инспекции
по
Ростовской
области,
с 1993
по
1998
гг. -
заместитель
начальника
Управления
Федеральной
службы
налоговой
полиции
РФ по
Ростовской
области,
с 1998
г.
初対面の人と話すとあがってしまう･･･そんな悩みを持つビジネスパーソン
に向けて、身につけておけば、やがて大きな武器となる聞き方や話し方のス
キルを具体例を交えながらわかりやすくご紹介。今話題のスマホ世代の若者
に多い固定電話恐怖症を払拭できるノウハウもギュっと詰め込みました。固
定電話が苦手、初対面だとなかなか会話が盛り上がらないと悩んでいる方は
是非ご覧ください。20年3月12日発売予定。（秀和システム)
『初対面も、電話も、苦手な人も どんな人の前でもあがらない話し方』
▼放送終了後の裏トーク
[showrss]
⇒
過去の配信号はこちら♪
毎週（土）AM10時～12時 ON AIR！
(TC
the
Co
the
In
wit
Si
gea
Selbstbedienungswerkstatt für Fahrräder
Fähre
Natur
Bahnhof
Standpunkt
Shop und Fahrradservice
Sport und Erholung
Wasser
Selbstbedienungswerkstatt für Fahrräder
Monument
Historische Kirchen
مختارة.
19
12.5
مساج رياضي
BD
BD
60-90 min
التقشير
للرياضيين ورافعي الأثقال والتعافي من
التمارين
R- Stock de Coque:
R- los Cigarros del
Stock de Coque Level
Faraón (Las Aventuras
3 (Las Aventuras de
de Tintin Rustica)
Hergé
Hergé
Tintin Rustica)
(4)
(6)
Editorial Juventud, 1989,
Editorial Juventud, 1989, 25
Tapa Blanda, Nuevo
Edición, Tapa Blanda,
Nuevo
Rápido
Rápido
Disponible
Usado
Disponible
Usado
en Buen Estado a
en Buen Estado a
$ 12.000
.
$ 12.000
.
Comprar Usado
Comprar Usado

> _TASK DIRECTIONS_
For every entry in the records above, write an exact copy.

> _WRITTEN ANSWER_
инспекции
по
Ростовской
области,
с 1993
по
1998
гг. -
заместитель
начальника
Управления
Федеральной
службы
налоговой
полиции
РФ по
Ростовской
области,
с 1998
г.
初対面の人と話すとあがってしまう･･･そんな悩みを持つビジネスパーソン
に向けて、身につけておけば、やがて大きな武器となる聞き方や話し方のス
キルを具体例を交えながらわかりやすくご紹介。今話題のスマホ世代の若者
に多い固定電話恐怖症を払拭できるノウハウもギュっと詰め込みました。固
定電話が苦手、初対面だとなかなか会話が盛り上がらないと悩んでいる方は
是非ご覧ください。20年3月12日発売予定。（秀和システム)
『初対面も、電話も、苦手な人も どんな人の前でもあがらない話し方』
▼放送終了後の裏トーク
[showrss]
⇒
過去の配信号はこちら♪
毎週（土）AM10時～12時 ON AIR！
(TC
the
Co
the
In
wit
Si
gea
Selbstbedienungswerkstatt für Fahrräder
Fähre
Natur
Bahnhof
Standpunkt
Shop und Fahrradservice
Sport und Erholung
Wasser
Selbstbedienungswerkstatt für Fahrräder
Monument
Historische Kirchen
مختارة.
19
12.5
مساج رياضي
BD
BD
60-90 min
التقشير
للرياضيين ورافعي الأثقال والتعافي من
التمارين
R- Stock de Coque:
R- los Cigarros del
Stock de Coque Level
Faraón (Las Aventuras
3 (Las Aventuras de
de Tintin Rustica)
Hergé
Hergé
Tintin Rustica)
(4)
(6)
Editorial Juventud, 1989,
Editorial Juventud, 1989, 25
Tapa Blanda, Nuevo
Edición, Tapa Blanda,
Nuevo
Rápido
Rápido
Disponible
Usado
Disponible
Usado
en Buen Estado a
en Buen Estado a
$ 12.000
.
$ 12.000
.
Comprar Usado
Comprar Usado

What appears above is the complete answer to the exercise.